In this second of two-themed issues of ISR on art and science collaborations, I and my coeditor Siân Ede seek to deepen the conversation that we hope the first volume began. We argued in that earlier issue that it was time to stop considering intersections of art and science as ‘good’ by definition, and to examine and evaluate critically if and why we should value them.

One criterion – often perhaps the main one – is whether they produce high-quality art. That is of course always a somewhat subjective judgement and must remain so. But there seems little virtue in awarding science and art collaborations bonus points simply because they grapple with hard scientific concepts. They have to make their case on their merits.

Merit does not come from simply doing a good job of explaining the science. But there will always be a grey area where exploration and inspiration shade into explication, and art that informs and tells stories will have a place – as it does in the sung theatrical performances of the Minerva Scientifica project described in the previous volume by Patricia Fara. One desideratum could be that integrating science into art will help to weave it into the rest of culture, rather than leaving it as an exotic beast barely glimpsed and slightly feared by many people. Why shouldn’t art be ‘about’ science any less than it is ‘about’ philosophy, society, pain and love?
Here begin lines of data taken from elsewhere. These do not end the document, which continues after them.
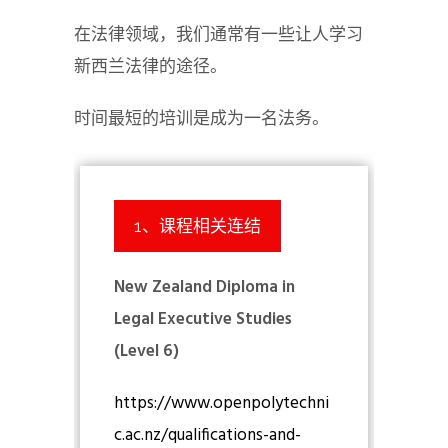
在法律领域，我们通常有一些让人学习
新西兰法律的途径。
时间最短的培训是成为一名法务。
1、课程相关连结
New Zealand Diploma in
Legal Executive Studies
(Level 6)
https://www.openpolytechni
c.ac.nz/qualifications-and-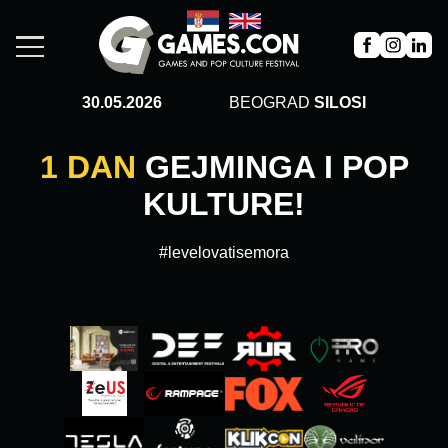
30.05.2026
BEOGRAD
SILOSI
1 DAN
GEJMINGA I POP
KULTURE!
#levelovatisemora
But if criticism and evaluation can never be an exact science, one might hope at least to sharpen the language with which the work is communicated. Critical discourse in the arts can be as jargon-bound as it is in science, and for that reason every bit as forbidding to outsiders. Some of this is, in any discipline, an inevitable consequence of specialization. But some is habit – and occasionally, bad habit. Any attempt to reach beyond disciplinary boundaries incurs an obligation to seek for plain language as far as possible. In both science and art, it is in struggling to find a straightforward way of expressing what one seeks to convey that one discovers how well (or not) one understands what that is.
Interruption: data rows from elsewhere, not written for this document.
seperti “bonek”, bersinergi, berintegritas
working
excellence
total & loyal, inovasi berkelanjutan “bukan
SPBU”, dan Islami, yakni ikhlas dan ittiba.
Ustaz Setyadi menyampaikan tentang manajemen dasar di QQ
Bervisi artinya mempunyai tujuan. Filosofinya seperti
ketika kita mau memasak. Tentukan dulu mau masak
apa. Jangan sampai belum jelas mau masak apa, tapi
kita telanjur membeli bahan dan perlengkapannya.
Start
The three topics discussed in this volume further illustrate the diversity of potential motivations and outcomes. Sarah Wilkes and Mark Miodownik are materials scientists at the London-based Institute of Making, where they seek to bring cutting-edge techniques for crafting materials within the scope of artists, designers, craftworkers and indeed anyone who feels they have something to create from them. In some ways this helps to perpetuate a very old tradition: artists have always been early adopters of new technologies, although the barriers become higher as methodologies and instrumentation become more technical and harder to physically access. At the same time, the Institute’s researchers aim to bring an aesthetic dimension to a scientific and engineering discipline that has been traditionally dominated by utilitarian considerations. Finding the right language for that is central to the objective. Wilkes and Miodownik describe three projects in which materials were developed and explored according to design criteria that required consideration of the way people respond to them: to create a tactile emotional vocabulary, for instance, or to find materials for prosthetic limbs that recognize the cultural and political factors governing the social acceptance of such devices. This work demands interdisciplinary cooperation between individuals with very different expectations, constraints and modes of exposition, including materials engineers, psychologists, social scientists and designers.
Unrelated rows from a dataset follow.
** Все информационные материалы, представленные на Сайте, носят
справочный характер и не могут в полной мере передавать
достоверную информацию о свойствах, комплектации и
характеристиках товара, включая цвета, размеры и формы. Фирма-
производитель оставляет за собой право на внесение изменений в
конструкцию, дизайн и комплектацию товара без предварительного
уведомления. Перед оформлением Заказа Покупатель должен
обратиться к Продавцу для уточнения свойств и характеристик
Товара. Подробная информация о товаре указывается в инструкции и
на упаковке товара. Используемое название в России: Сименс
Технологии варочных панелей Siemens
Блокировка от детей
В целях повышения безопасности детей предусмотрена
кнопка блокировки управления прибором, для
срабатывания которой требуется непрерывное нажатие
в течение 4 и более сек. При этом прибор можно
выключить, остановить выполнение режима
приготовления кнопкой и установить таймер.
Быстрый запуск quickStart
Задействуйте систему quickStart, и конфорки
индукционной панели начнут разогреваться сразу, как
Bergit Arends’ description of a collaboration between a photographic artist and a botanist in documenting ecological change in a Scottish woodland is more meditative, seeking points of connection as well as contrasts of intention in the historical documentation of the landscape through photography. The questions that the project raises, in particular about the function and value of visual archives, and have a broader significance. Images taken for aesthetic reasons can contain useful information for research, and vice versa. Can archival material ever be mere data, free from the context, and indeed the physical space, in which it was collected? From records of glacier retreat to those of space exploration, imagery arouses engagement and stimulates reflection at the same time as it supplies information.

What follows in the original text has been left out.